Work instructions: In the material below, which lines hold the word "Kubitschek"? Pick each one out.

BEGIN Supplied data

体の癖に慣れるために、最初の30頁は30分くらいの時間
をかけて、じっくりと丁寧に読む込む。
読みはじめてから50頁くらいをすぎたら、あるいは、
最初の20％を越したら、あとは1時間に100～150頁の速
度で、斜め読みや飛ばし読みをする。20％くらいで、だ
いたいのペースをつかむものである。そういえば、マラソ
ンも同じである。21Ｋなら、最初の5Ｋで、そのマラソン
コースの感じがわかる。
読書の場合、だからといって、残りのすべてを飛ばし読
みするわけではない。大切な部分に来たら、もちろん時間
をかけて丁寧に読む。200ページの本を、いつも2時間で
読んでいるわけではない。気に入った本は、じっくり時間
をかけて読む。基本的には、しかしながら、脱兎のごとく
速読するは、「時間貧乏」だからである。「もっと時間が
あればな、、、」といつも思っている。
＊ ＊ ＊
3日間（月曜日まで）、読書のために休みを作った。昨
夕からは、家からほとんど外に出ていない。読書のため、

END Supplied data
BEGIN Supplied data

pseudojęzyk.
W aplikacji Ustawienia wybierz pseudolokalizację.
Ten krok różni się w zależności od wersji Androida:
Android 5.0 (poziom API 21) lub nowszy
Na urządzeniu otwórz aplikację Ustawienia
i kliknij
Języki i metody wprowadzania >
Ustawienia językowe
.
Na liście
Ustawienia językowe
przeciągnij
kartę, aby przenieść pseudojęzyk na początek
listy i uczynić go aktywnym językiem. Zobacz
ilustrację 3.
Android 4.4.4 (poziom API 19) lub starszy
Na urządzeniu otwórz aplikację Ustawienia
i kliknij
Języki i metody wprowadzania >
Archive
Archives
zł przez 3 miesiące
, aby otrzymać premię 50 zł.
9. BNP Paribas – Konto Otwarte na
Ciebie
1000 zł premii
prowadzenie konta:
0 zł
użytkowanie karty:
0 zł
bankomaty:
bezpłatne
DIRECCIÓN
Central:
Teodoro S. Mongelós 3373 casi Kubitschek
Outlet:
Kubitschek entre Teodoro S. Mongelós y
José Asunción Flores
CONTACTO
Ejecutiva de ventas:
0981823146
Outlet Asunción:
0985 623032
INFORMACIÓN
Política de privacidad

END Supplied data

Output of the task:
Teodoro S. Mongelós 3373 casi Kubitschek
Kubitschek entre Teodoro S. Mongelós y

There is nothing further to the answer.